How ProMat promotes and challenges me

Thanks to ProMat, I can dig into scientific work from the very beginning of M.Sc. studies. I am allowed to freely choose my lectures out of an enormous catalogue so that I only attend what will take me forward professionally. My mentor, who is an experienced scientist, provides support by proposing classes and events that expand my fortes. He tries to raise my awareness of deficits in important fields and thus helps me to overcome them. For example, I attended classes in numerics at an elevated level, even though I had previously reached just a standard university level in maths. Of course, these lectures cost me a lot of effort. However, I notice how they top off my profile and how the new knowledge is directly helpful for my research work.

Academic exchange as an important building block

Another part of the ProMat programme consists of a mandatory, eight-week stay at a foreign research institute. This can be designed very flexibly and in favour of one's own research interests.
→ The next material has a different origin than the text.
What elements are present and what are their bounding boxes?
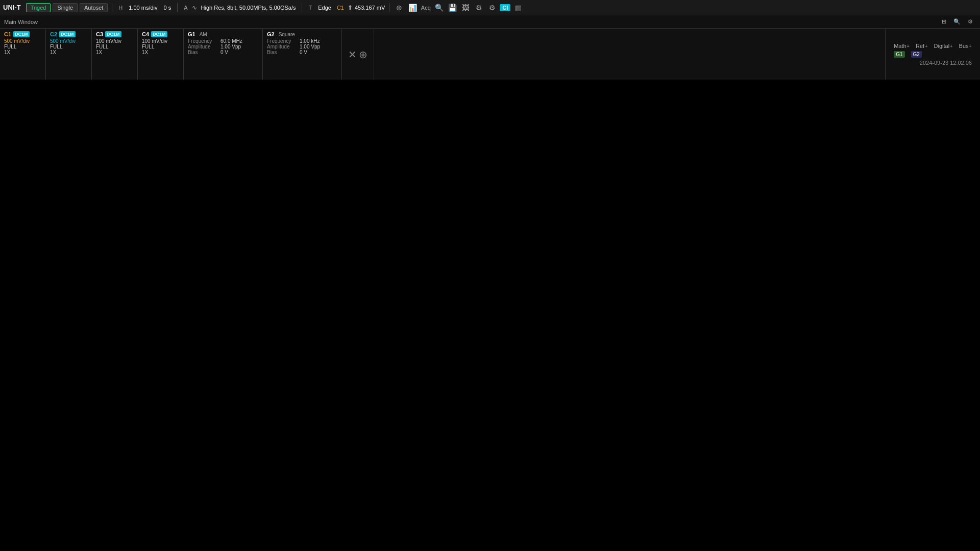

In my case, my mentor took advantage of his own scientific network and contacted a working group at the Imperial College London to see if they could host me. The entire exchange was planned at short notice, but things went well from the very beginning. Barely arrived in London, I began to work after having agreed on a research question with my supervisor. Luckily, I was able to produce some helpful results within the time available. In doing so, I benefited from the great professional expertise of the working group and learned an incredible amount of new techniques in a short time. On a personal level the exchange was a complete success as well. I will never forget the friends and experiences I made in London. When leaving the beautiful Kensington campus, I used my time to explore the giant metropolis and many of its cultural treasures, although I was so busy I did not manage to have a five o’clock tea with the Queen.

Despite the high living expenses in London, I had a pleasant stay thanks to generous funding from the DFG Research Training Group Quantum Mechanical Materials Modelling (QM³). Although the request for funding did require some paperwork, altogether it resulted rather quick and straightforward.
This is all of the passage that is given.